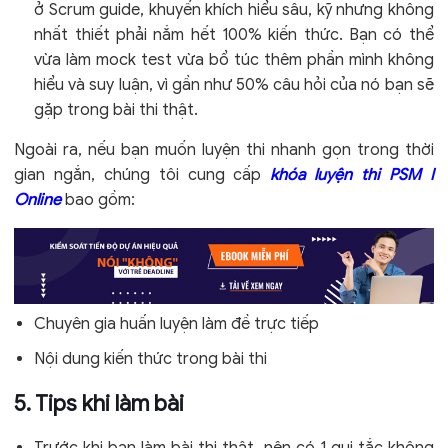
ở
Scrum guide
, khuyến khích hiểu sâu, kỹ nhưng không
nhất thiết phải nắm hết 100% kiến thức. Bạn có thể
vừa làm mock test vừa bổ túc thêm phần mình không
hiểu và suy luận, vì gần như 50% câu hỏi của nó bạn sẽ
gặp trong bài thi thật.
Ngoài ra, nếu bạn muốn luyện thi nhanh gọn trong thời
gian ngắn, chúng tôi cung cấp
khóa luyện thi PSM I
Online
bao gồm:
Chuyên gia huấn luyện làm đề trực tiếp
Nội dung kiến thức trong bài thi
5.
Tips khi làm bài
Trước khi bạn làm bài thi thật, nên có 1 qui tắc không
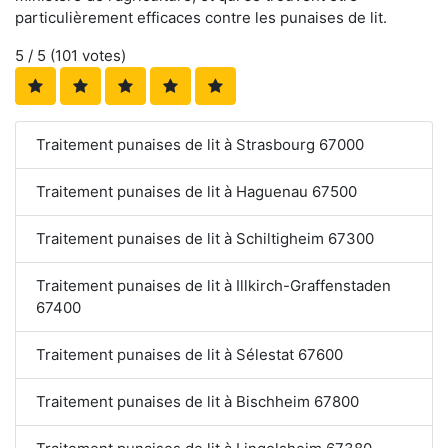
particulièrement efficaces contre les punaises de lit.
5
/ 5 (
101
votes)
Traitement punaises de lit à Strasbourg 67000
Traitement punaises de lit à Haguenau 67500
Traitement punaises de lit à Schiltigheim 67300
Traitement punaises de lit à Illkirch-Graffenstaden
67400
Traitement punaises de lit à Sélestat 67600
Traitement punaises de lit à Bischheim 67800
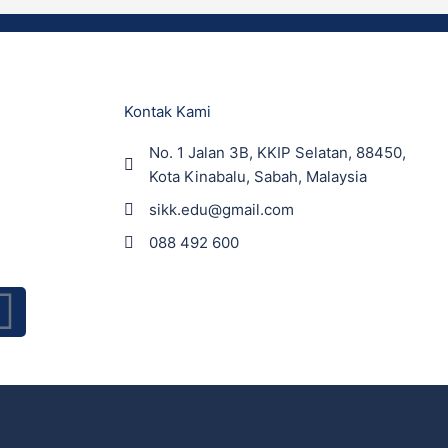
Kontak Kami
No. 1 Jalan 3B, KKIP Selatan, 88450,
Kota Kinabalu, Sabah, Malaysia
sikk.edu@gmail.com
088 492 600
I
n
s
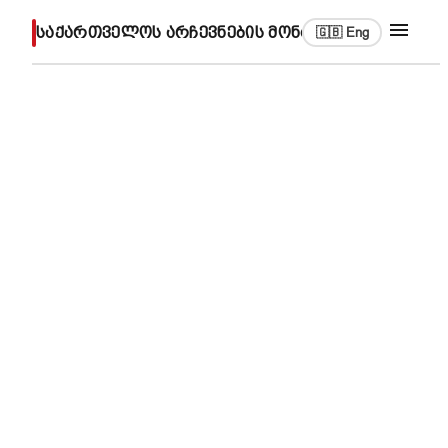
საქართველოს არჩევნების მონაცემთა არქივი
🇬🇧 Eng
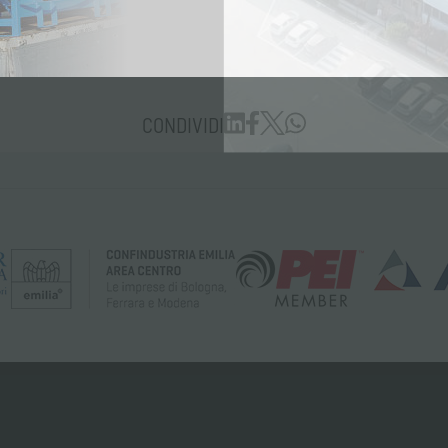
CONDIVIDI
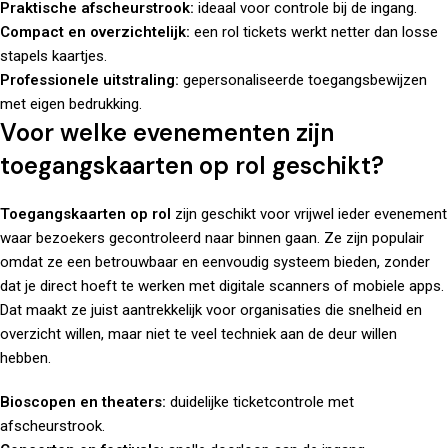
Praktische afscheurstrook:
ideaal voor controle bij de ingang.
Compact en overzichtelijk:
een rol tickets werkt netter dan losse
stapels kaartjes.
Professionele uitstraling:
gepersonaliseerde toegangsbewijzen
met eigen bedrukking.
Voor welke evenementen zijn
toegangskaarten op rol geschikt?
Toegangskaarten op rol
zijn geschikt voor vrijwel ieder evenement
waar bezoekers gecontroleerd naar binnen gaan. Ze zijn populair
omdat ze een betrouwbaar en eenvoudig systeem bieden, zonder
dat je direct hoeft te werken met digitale scanners of mobiele apps.
Dat maakt ze juist aantrekkelijk voor organisaties die snelheid en
overzicht willen, maar niet te veel techniek aan de deur willen
hebben.
Bioscopen en theaters:
duidelijke ticketcontrole met
afscheurstrook.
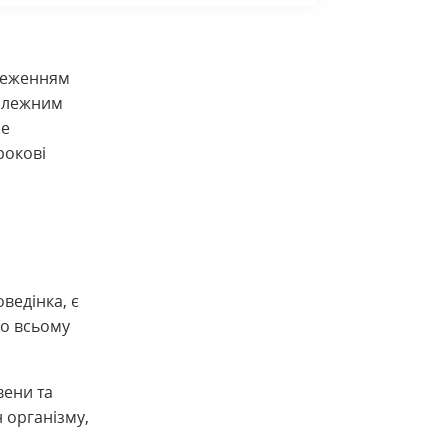
бмеженням
належним
не
рокові
ведінка, є
по всьому
вени та
 організму,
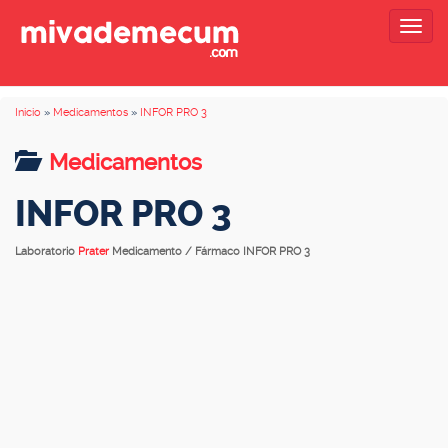
Togg
navig
Inicio
»
Medicamentos
»
INFOR PRO 3
Medicamentos
INFOR PRO 3
Laboratorio
Prater
Medicamento / Fármaco INFOR PRO 3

···

• _WHAT IS EXPECTED_
Every line above that has the string "afscheurstrook" needs to be copied.

• _TASK RESPONSE_
Praktische afscheurstrook:
afscheurstrook.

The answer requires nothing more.